Directions => Among the entries below, find every line that has "Daten" and pull it out.

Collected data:
============================================================
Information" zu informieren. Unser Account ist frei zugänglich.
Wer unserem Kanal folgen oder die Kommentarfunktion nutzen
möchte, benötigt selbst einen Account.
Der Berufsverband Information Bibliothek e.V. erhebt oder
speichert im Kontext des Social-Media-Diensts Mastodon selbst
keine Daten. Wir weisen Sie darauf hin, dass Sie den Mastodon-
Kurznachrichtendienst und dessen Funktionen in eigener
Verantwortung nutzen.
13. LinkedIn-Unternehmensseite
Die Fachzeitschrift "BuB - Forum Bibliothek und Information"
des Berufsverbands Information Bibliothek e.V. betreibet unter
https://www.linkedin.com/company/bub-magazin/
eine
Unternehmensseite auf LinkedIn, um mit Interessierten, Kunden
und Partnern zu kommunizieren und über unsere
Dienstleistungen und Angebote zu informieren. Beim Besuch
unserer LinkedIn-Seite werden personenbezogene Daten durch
============================================================
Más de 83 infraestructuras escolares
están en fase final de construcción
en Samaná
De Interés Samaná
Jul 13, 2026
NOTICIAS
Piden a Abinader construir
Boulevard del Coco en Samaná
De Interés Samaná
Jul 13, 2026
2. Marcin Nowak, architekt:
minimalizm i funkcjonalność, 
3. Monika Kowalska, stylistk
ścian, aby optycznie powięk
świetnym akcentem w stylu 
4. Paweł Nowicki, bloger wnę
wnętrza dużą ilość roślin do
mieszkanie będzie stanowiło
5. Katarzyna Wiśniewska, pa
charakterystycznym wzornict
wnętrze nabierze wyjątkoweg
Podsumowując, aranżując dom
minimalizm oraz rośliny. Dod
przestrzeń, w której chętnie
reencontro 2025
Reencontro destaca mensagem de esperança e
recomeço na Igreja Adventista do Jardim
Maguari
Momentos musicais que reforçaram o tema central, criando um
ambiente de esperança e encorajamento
============================================================
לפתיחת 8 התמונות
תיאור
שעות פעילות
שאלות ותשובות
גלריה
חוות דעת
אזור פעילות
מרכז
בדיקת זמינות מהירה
============================================================
Answer to the problem =>
keine Daten. Wir weisen Sie darauf hin, dass Sie den Mastodon-
unserer LinkedIn-Seite werden personenbezogene Daten durch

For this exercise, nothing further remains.